● Available data
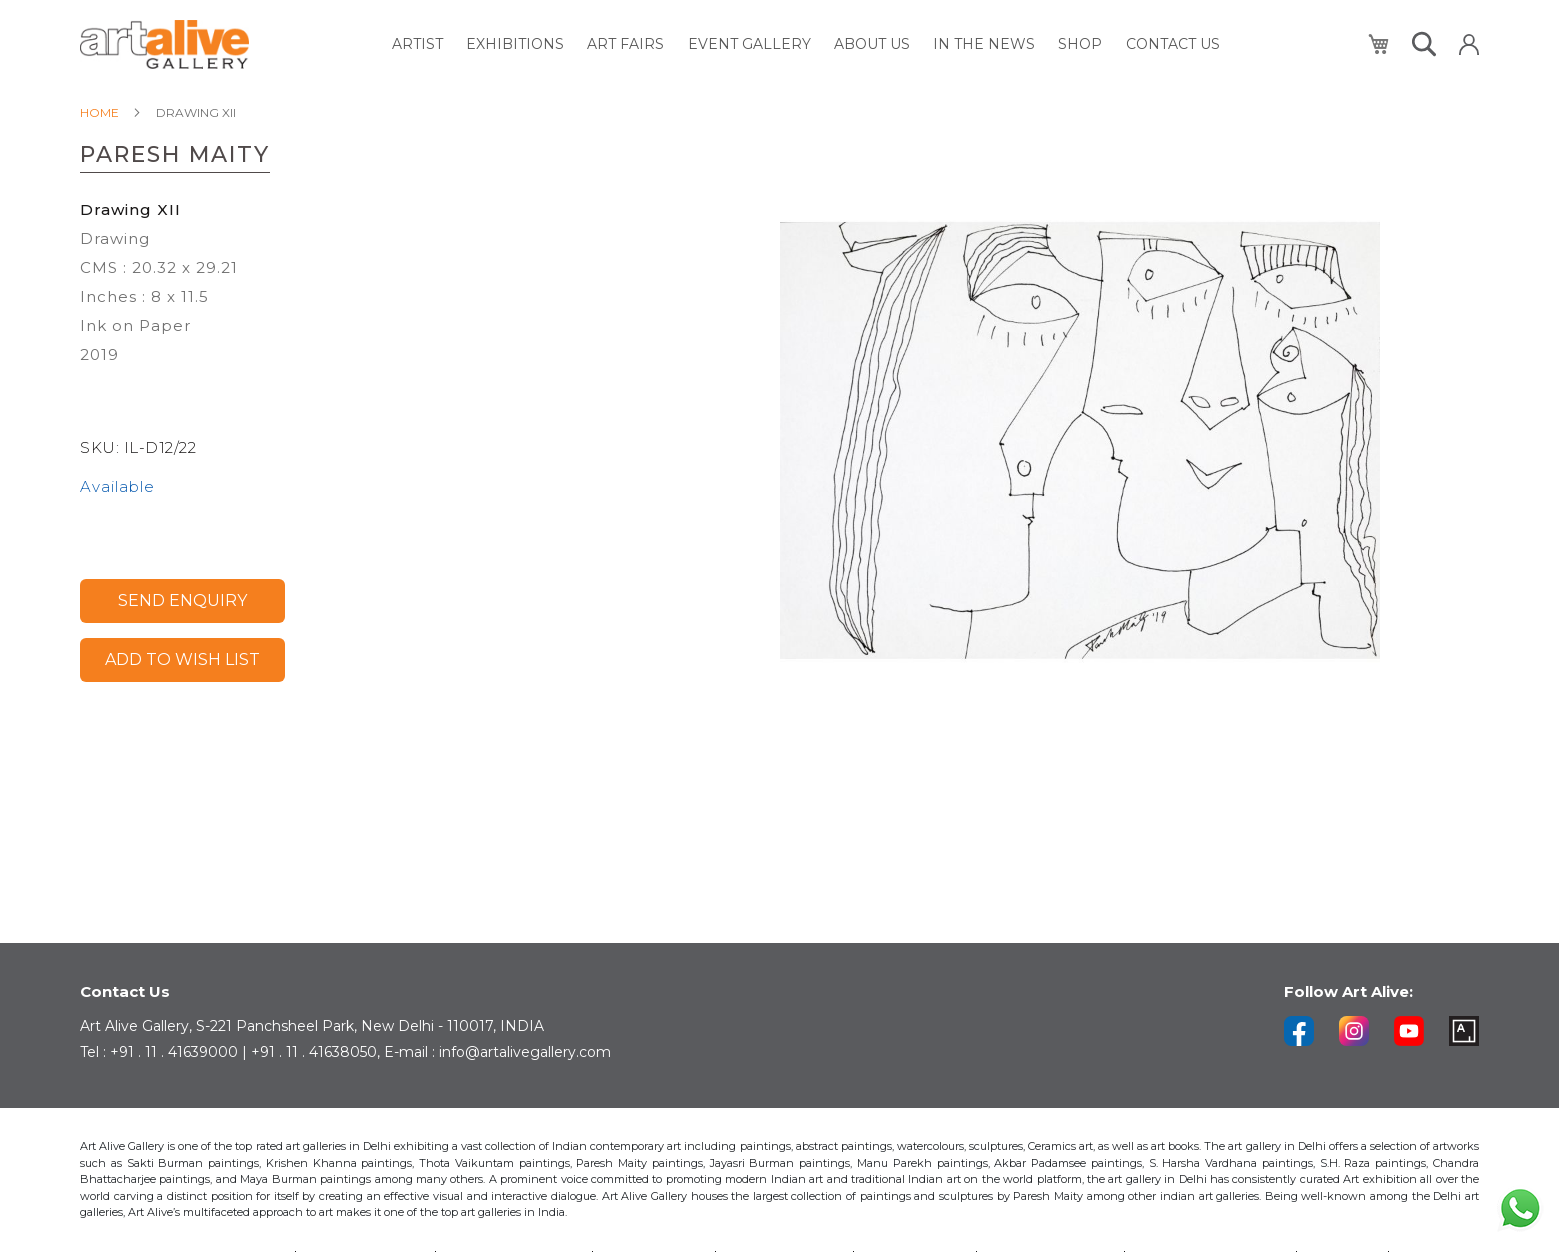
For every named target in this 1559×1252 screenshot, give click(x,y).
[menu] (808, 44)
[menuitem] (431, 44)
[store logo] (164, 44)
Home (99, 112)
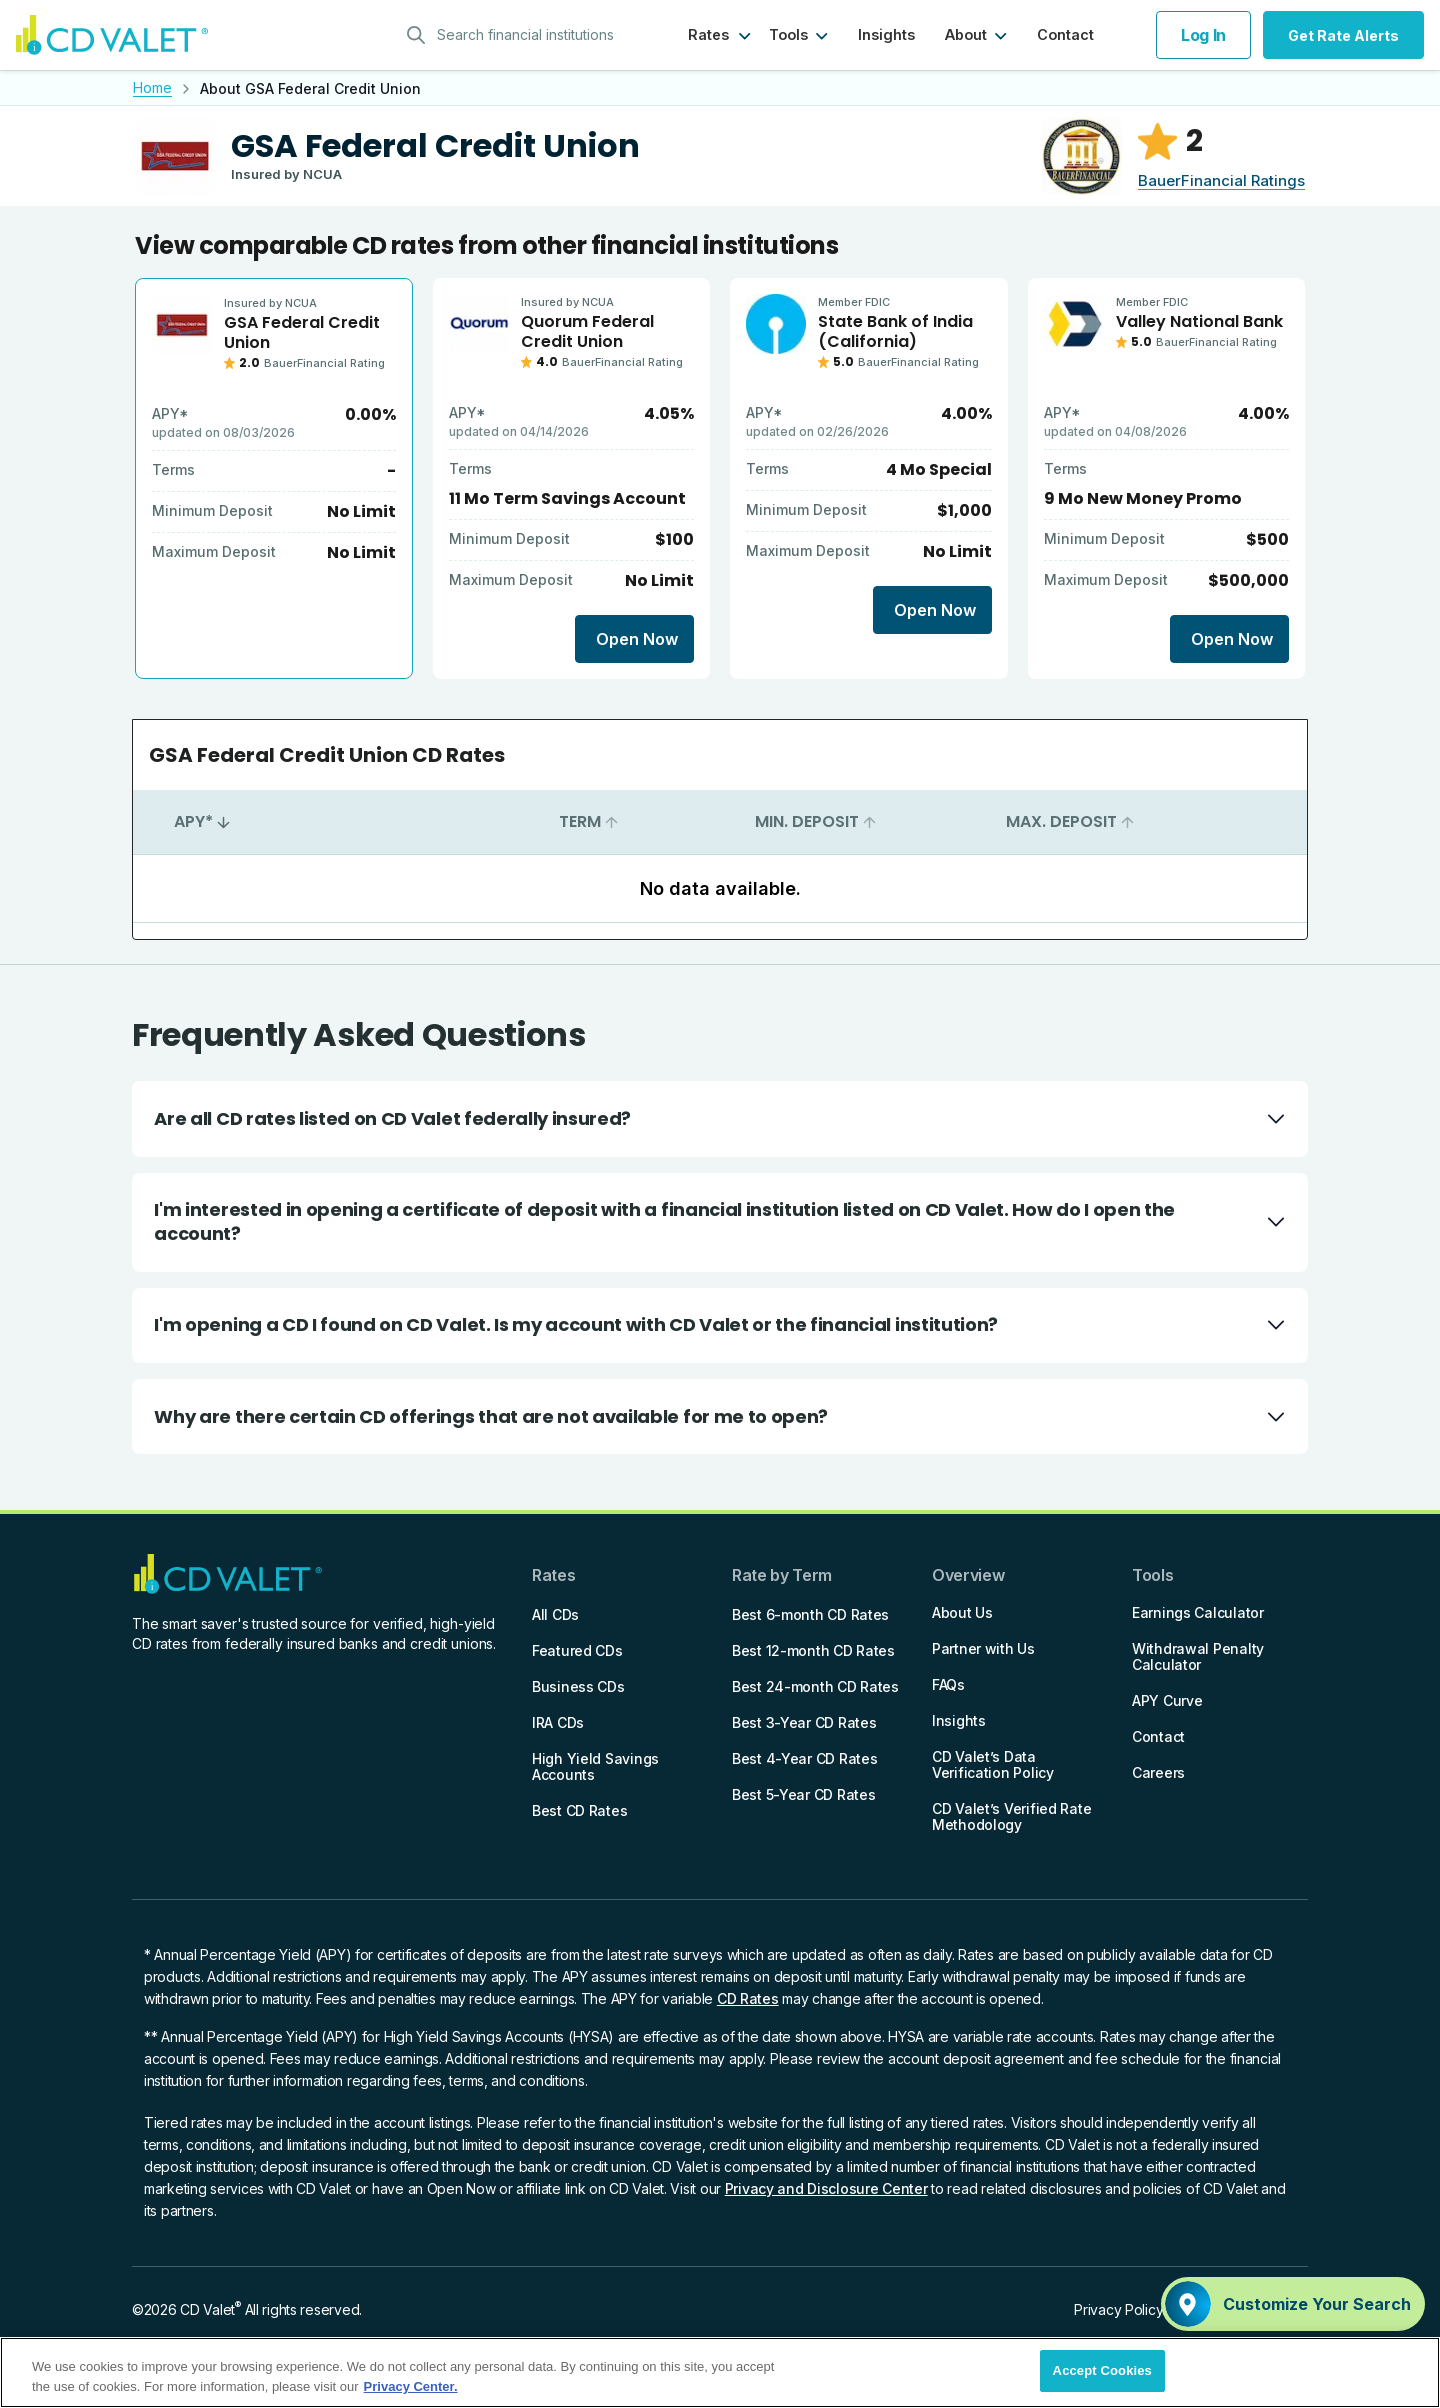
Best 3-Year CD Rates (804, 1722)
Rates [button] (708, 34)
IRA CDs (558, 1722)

● Task brief
Could you repeat the entries word for word, skipping the pictures they contain?

● Answer box
For every named target in this 1559×1252 screenshot, give click(x,y).
[menu] (808, 44)
[menuitem] (431, 44)
[store logo] (164, 44)
Home (99, 112)
Best 3-Year CD Rates (804, 1722)
Rates [button] (708, 34)
IRA CDs (558, 1722)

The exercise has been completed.